How was I going to make that shift? I first listed all my skills: organised, efficient, eye for detail ... Unfortunately this didn't really get me far, as most researchers would need to have these skills. So I decided to look at what I enjoyed doing and what I was good at (which are not necessarily the same thing).

I knew I enjoyed teaching, and in particular working with postgraduate students and teaching them how to teach. I had done some teaching when I was a postgraduate and had been thrown in at the deep end. No one had told me how to teach nor given me any handy tips and tricks. So although I had liked it, I had been aware that some training would have been extremely helpful.

During my 18 months working outside the university, I had retained contact with the staff development unit at the University of East Anglia, where I had done my research. I had delivered some postgraduate teaching skills training for them and it had gone down well, with both them and me. So when they advertised a fixed-term contract to develop training materials for postgraduate students teaching in the sciences, I applied and was successful.

Making a Difference to New University Instructors

This 28-month contract was the turning point of my career. I was working in a university, working with people, developing teaching materials, and making a difference to postgraduate students who were new to teaching. Because I had done my PhD and first postdoc there, I knew the university and was able to use my existing networks to gather authentic teaching materials (videos of lab classes, science essays) and talk to people about teaching in a subject area with which I was familiar.

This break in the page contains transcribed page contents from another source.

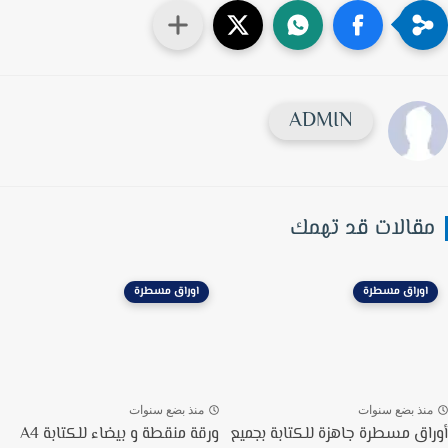
ADMIN
قالات قد تهمك
اوراق مسطرة
اوراق مسطرة
نذ بضع سنوات
منذ بضع سنوات
اق مسطرة جاهزة للكتابة بجميع
ورقة منقطة و بيضاء للكتابة A4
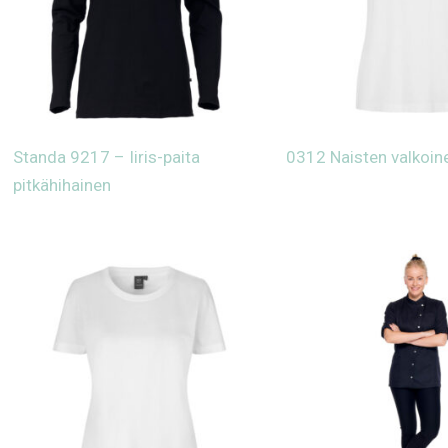
Standa 9217 – Iiris-paita
0312 Naisten valkoine
pitkähihainen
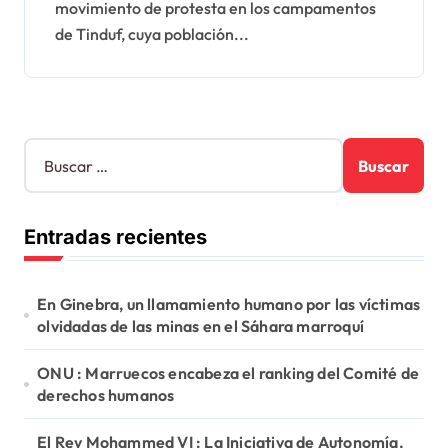
movimiento de protesta en los campamentos
de Tinduf, cuya población...
B
u
s
c
Entradas recientes
a
r
:
En Ginebra, un llamamiento humano por las víctimas
olvidadas de las minas en el Sáhara marroquí
ONU : Marruecos encabeza el ranking del Comité de
derechos humanos
El Rey Mohammed VI : La Iniciativa de Autonomía,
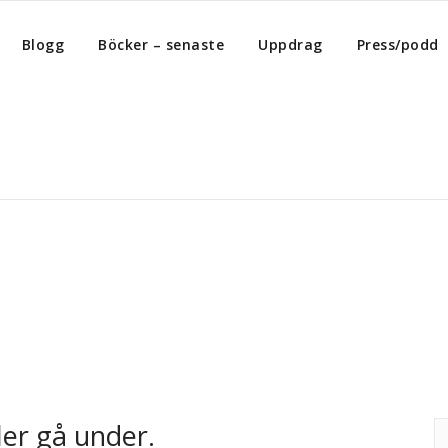
Blogg
Böcker – senaste
Uppdrag
Press/podd
ler gå under.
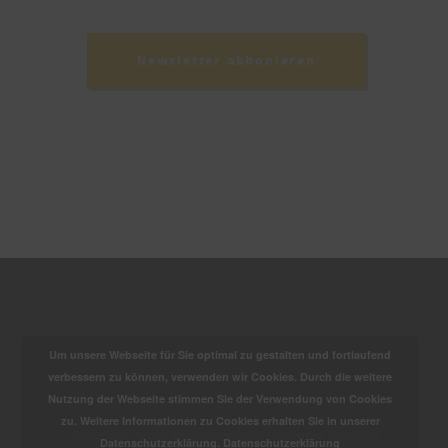
Newsletter abbonieren
Um unsere Webseite für Sie optimal zu gestalten und fortlaufend
verbessern zu können, verwenden wir Cookies. Durch die weitere
Nutzung der Webseite stimmen Sie der Verwendung von Cookies
zu. Weitere Informationen zu Cookies erhalten Sie in unserer
©2026 PetrA - Petriner Absolventinnen und Absolventen. Alle Rechte
Datenschutzerklärung.
Datenschutzerklärung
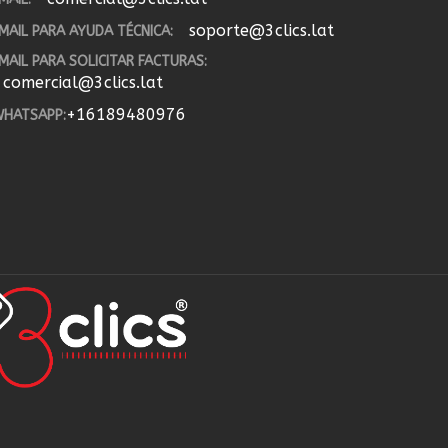
soporte@3clics.lat
MAIL PARA AYUDA TÉCNICA:
MAIL PARA SOLICITAR FACTURAS:
comercial@3clics.lat
+16189480976
HATSAPP:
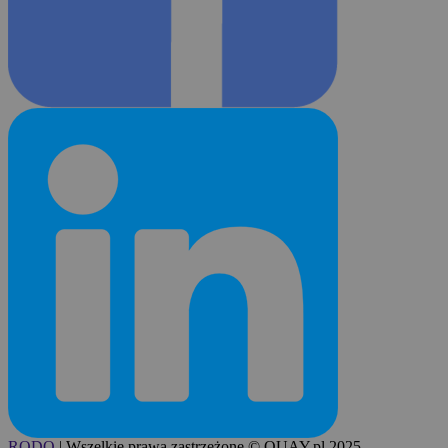
RODO
|
Wszelkie prawa zastrzeżone © QUAY.pl 2025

But I also had the opportunity to do more external networking. The material we were developing needed to be tested at other universities because the final outcome of the project would be a training programme with written materials and video examples. A condition placed on the project by the funding body was that the materials had to be widely disseminated to other universities. The result was that I conducted trials at three universities and, towards the end of the project, travelled around the country selling the training programme. And it was this final part which I most enjoyed, working as an adviser and consultant, making connections, and becoming part of the staff and educational development network.

When this fixed-term contract ended, I was therefore in a position to apply for mainstream staff-development posts specialising in teaching and learning. I moved to a job at Heriot-Watt in Edinburgh and stayed there for 18 months. It gave me the opportunity to consolidate my educational development experience and to set up training courses for postgraduates who teach. I was then told that a similar post would be advertised at Cambridge. Cambridge was one of the universities where I had trialled the original teaching skills material, and I had done some consultancy for them, so I knew I was in a strong position for the job.

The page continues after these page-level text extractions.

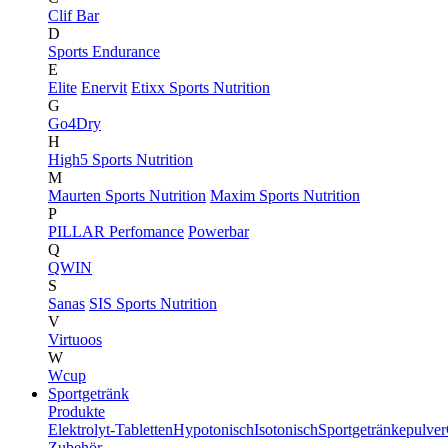
Clif Bar
D
Sports Endurance
E
Elite
Enervit
Etixx Sports Nutrition
G
Go4Dry
H
High5 Sports Nutrition
M
Maurten Sports Nutrition
Maxim Sports Nutrition
P
PILLAR Perfomance
Powerbar
Q
QWIN
S
Sanas
SIS Sports Nutrition
V
Virtuoos
W
Wcup
Sportgetränk
Produkte
Elektrolyt-Tabletten
Hypotonisch
Isotonisch
Sportgetränkepulver
Zubehör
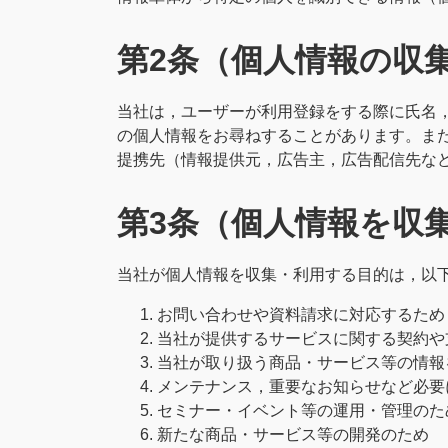
第2条（個人情報の収
当社は，ユーザーが利用登録をする際に氏名
の個人情報をお尋ねすることがあります。ま
提携先（情報提供元，広告主，広告配信先など
第3条（個人情報を収
当社が個人情報を収集・利用する目的は，以
お問い合わせや資料請求に対応するため
当社が提供するサービスに関する契約や
当社が取り扱う商品・サービス等の情報
メンテナンス，重要なお知らせなど必要
セミナー・イベント等の運用・管理のた
新たな商品・サービス等の開発のため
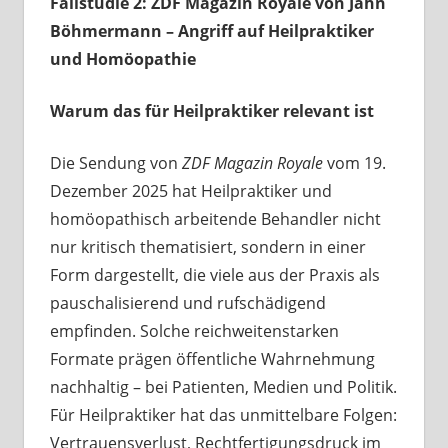
Fallstudie 2: ZDF Magazin Royale von Jahn
Böhmermann – Angriff auf Heilpraktiker
und Homöopathie
Warum das für Heilpraktiker relevant ist
Die Sendung von
ZDF Magazin Royale
vom 19.
Dezember 2025 hat Heilpraktiker und
homöopathisch arbeitende Behandler nicht
nur kritisch thematisiert, sondern in einer
Form dargestellt, die viele aus der Praxis als
pauschalisierend und rufschädigend
empfinden. Solche reichweitenstarken
Formate prägen öffentliche Wahrnehmung
nachhaltig – bei Patienten, Medien und Politik.
Für Heilpraktiker hat das unmittelbare Folgen:
Vertrauensverlust, Rechtfertigungsdruck im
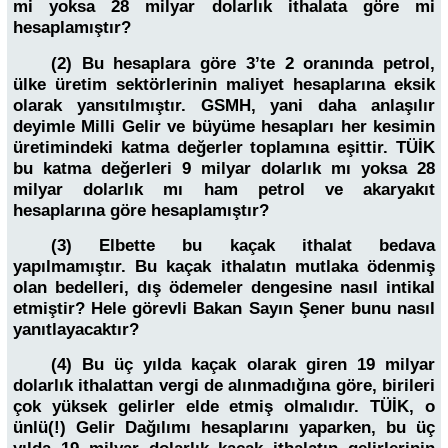
mi yoksa 28 milyar dolarlık ithalata göre mi
hesaplamıştır?
(2) Bu hesaplara göre 3’te 2 oranında petrol,
ülke üretim sektörlerinin maliyet hesaplarına eksik
olarak yansıtılmıştır. GSMH, yani daha anlaşılır
deyimle Milli Gelir ve büyüme hesapları her kesimin
üretimindeki katma değerler toplamına eşittir. TÜİK
bu katma değerleri 9 milyar dolarlık mı yoksa 28
milyar dolarlık mı ham petrol ve akaryakıt
hesaplarına göre hesaplamıştır?
(3) Elbette bu kaçak ithalat bedava
yapılmamıştır. Bu kaçak ithalatın mutlaka ödenmiş
olan bedelleri, dış ödemeler dengesine nasıl intikal
etmiştir? Hele görevli Bakan Sayın Şener bunu nasıl
yanıtlayacaktır?
(4) Bu üç yılda kaçak olarak giren 19 milyar
dolarlık ithalattan vergi de alınmadığına göre, birileri
çok yüksek gelirler elde etmiş olmalıdır. TÜİK, o
ünlü(!) Gelir Dağılımı hesaplarını yaparken, bu üç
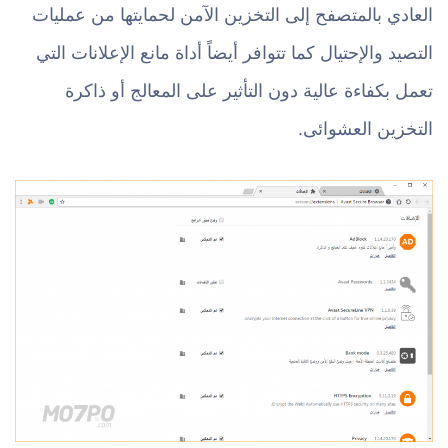
العادي بالمتصفح إلى التخزين الآمن لحمايتها من عمليات
التصيد والإحتيال كما تتوافر أيضاً أداة مانع الإعلانات التي
تعمل بكفاءة عالية دون التأثير على المعالج أو ذاكرة
التخزين العشوائى.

I have now been at Cambridge for 3 years, and my job has developed and changed quite dramatically since I started. I now manage a group of trainers who run courses for postgraduates; co-ordinate all the courses for contract research staff; and direct the course for new academic staff. Last year I ran an international weeklong conference on how to engage academic staff in staff development and am currently editing the book that was the outcome of that meeting.

And perhaps the most interesting development is that I hardly do any teaching now. Instead I spend a lot of time managing people, liaising with academics, and co-ordinating and driving initiatives across the university.

So, some final questions. Do I have any regrets about leaving research? Absolutely not. How useful has it been that I did a PhD and postdoc? Very.

I understand the stresses of being a postgraduate new to teaching and the anxieties and job insecurities of contract research staff. I understand how universities work and how to operate within them. I understand the language and vocabulary of higher education institutes. All of this is invaluable.

And where will I be in 10 years' time? I'm not too sure--maybe working for the newly launched Higher Education Academy, maybe still at Cambridge, or maybe doing something completely different.